The oddest thing about this odd book is the argument the authors are having with themselves. On Page 41 they mock the idea that the assassins were so out of touch with reality that they thought that Truman was in the White House until the cabby told them he was across the street. On Page 87 they report, matter-of-fact, that Grisella and Oscar did think Truman was in the White House and, when the cabby told them otherwise, they were so surprised that they felt "slapped in the face."

They assure us that Oscar, Griselio, and El Pedro were able planners. Consider the planning. They had intended to gun down Harry Truman in the White House. How would they have gone about it? Would they have shot the guards in the guardhouse, run up the long curving path to the front door, shot the guards there, and then run around the huge building, shooting guards and innocent bystanders, until they found out where the president was?

Why shoot Truman, that gentle, dedicated man? Oscar, the one who survived, says it was nothing personal; the grim fact that Truman would have been dead was beside the point. These noble savages weren't after him, they were after "the president of the United States." What lover of crackpot nationalists could object to that?

Why did they want to kill the president?
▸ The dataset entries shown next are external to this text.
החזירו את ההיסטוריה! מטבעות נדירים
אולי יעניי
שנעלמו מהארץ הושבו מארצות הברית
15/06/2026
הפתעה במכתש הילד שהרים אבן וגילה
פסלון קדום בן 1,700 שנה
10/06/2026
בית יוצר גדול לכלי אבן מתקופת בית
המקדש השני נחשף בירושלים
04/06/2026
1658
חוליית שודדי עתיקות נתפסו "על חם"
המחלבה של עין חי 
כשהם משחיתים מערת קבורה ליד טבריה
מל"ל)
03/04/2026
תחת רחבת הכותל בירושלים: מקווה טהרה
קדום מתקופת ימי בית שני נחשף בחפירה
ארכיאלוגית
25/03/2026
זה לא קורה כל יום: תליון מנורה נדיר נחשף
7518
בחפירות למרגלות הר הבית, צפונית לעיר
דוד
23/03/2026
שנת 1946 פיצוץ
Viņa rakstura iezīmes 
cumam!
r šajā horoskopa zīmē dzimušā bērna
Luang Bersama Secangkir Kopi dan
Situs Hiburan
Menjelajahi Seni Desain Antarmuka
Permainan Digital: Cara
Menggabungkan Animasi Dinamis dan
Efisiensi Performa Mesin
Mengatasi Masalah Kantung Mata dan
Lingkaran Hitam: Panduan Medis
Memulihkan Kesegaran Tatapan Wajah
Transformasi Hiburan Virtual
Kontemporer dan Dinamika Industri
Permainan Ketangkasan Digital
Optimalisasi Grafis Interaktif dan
The authors aren't quite sure, but they offer us choices. Maybe it was the Spaniards, who "had left a legacy of violence" in Puerto Rico. Maybe it was the Americans, who arrived there after the Spanish in 1898, "advancing behind piety and bayonets," and who had changed "their language, their customs and even the spelling of the name of the island itself."

Or maybe it was simply the inspired idea of their leader, "fiery Pedro Albizu Campos." Fiery Pedro, a Harvard Law School graduate, was "a fighter against imperialism, a plotter of revolution, a man of almost saintly composure and assuredness [who] dazzled them all with his courage, his strength, his absolutism, his wit, his powerful oratory and his way of seeing through things to the absolute core." He was, they say, "smart. He was very smart." At Harvard he failed to maintain the C average required, but two professors recommended him for the law school anyway. One said Albizu was "a gentlemanly Puerto Rican, not brilliant intellectually but of good habits and appearance." The other said he was "unusually courteous and gentlemanly . . . and his work, if not brilliant, has been thorough and absolutely satisfactory."
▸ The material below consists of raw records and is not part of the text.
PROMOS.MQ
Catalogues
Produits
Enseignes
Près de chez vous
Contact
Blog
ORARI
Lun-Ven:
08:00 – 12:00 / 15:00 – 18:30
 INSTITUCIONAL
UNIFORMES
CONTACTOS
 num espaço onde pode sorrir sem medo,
El Pedro's courage wasn't always dazzling. In the brief, abortive revolt that preceded the assassination attempt in New York by a few days, he stayed home while five of his followers were being riddled with bullets. After a three-day siege, he and a young man named Rivera Walker surrendered. Walker went out, carrying a white napkin on a pole, while the Maximum Leader waited inside.

This book is without substantial new facts, but loaded with suppositions, deductions, and opinions. The main players are long dead, but Hunter and Bainbridge seem able to move back in time and into the heads and hearts of the assassins, as well as bystanders, innocent or not, at home and abroad, and hear with their ears, see with their eyes, and read the thoughts that ran around in their brains.
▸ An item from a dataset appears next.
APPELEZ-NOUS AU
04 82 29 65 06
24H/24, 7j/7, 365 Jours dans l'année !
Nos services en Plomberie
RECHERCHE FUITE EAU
Why did they write this loopy book? Perhaps, like many dedicated members of the modern media, they believe it is part of their job to present America as an exploiter of mankind and greedy gobbler of other peoples' goods. Why is the country that fought a civil war to abolish slavery, rescued Puerto Rico from "gold hungry" Spain, helped defeat Hitler, saved the Philippines from Spain, and brought Saddam Hussein, the butcher of hundreds of thousands of his countrymen, to judge and jury, the villain? Maybe Hunter has seen one Oliver Stone film too many. Perhaps Bainbridge feels, as lawyers often do, that the truth isn't important as long as you can persuade a jury. Why did Simon and Schuster publish this book? Maybe the publisher had a couple of idle presses, a lot of paper, and a desire to keep busy.